Determining Context Factors for Hybrid Development Methods with Trained Models

Selecting a suitable development method for a specific project context is one of the most challenging activities in process design. Every project is unique and, thus, many context factors have to be considered. Recent research took some initial steps towards statistically constructing hybrid development methods, yet, paid little attention to the peculiarities of context factors influencing method and practice selection. In this paper, we utilize exploratory factor analysis and logistic regression analysis to learn such context factors and to identify methods that are correlated with these factors. Our analysis is based on 829 data points from the HELENA dataset. We provide five base clusters of methods consisting of up to 10 methods that lay the foundation for devising hybrid development methods. The analysis of the five clusters using trained models reveals only a few context factors, e.g., project/product size and target application domain, that seem to significantly influence the selection of methods. An extended descriptive analysis of these practices in the context of the identified method clusters also suggests a consolidation of the relevant practice sets used in specific project contexts.

💡 Research Summary

The paper tackles the long‑standing problem of selecting an appropriate software development method for a given project context. While many studies have proposed hybrid or blended methods, they often overlook which contextual factors truly drive method and practice selection. To fill this gap, the authors conduct a large‑scale empirical investigation using the HELENA dataset, which contains 829 project records spanning a wide range of industries, sizes, domains, regulatory environments, and other project characteristics.

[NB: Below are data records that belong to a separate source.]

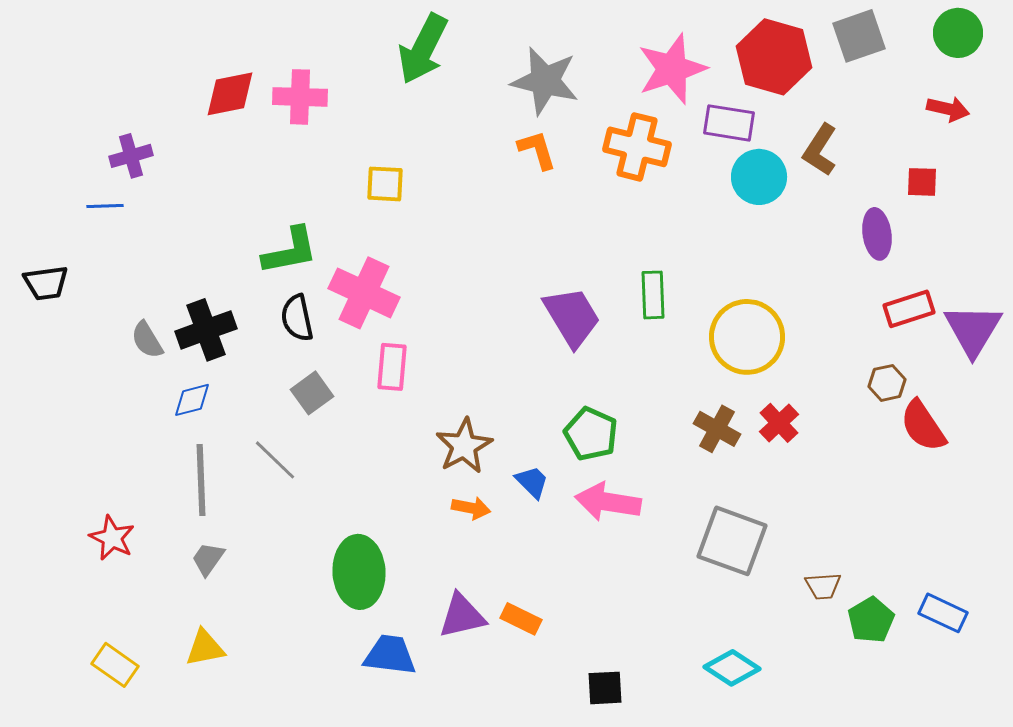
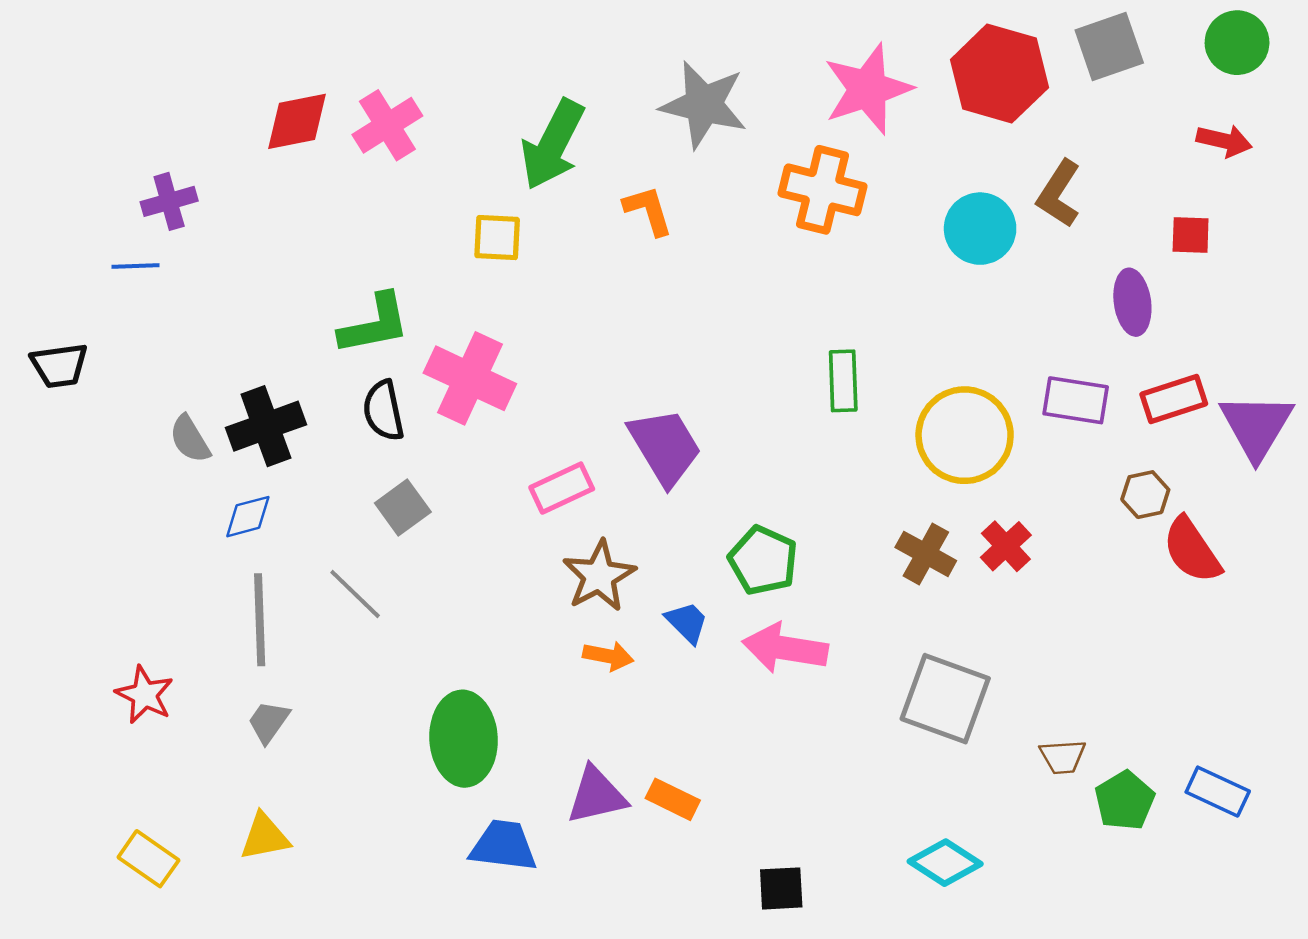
green arrow: (423, 49) -> (553, 145), moved
pink cross: (300, 97) -> (387, 125), turned -34
purple rectangle: (729, 123) -> (1076, 400), moved
orange L-shape: (537, 150) -> (648, 210), moved
purple trapezoid: (572, 317) -> (665, 447), moved
pink rectangle: (392, 367) -> (562, 488), moved, turned 60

The research proceeds in four analytical stages. First, an exploratory factor analysis (EFA) reduces the original set of roughly twenty raw variables (e.g., project size, team size, target domain, regulatory constraints, risk level, customer pressure) to five latent factors. These factors are interpreted as “Project/Product Size,” “Target Application Domain,” “Regulatory/Standard Requirements,” “Team Capability & Experience,” and “Customer/Market Pressure.” The factor solution is validated through eigenvalue criteria, scree‑plot inspection, and factor loadings above 0.5.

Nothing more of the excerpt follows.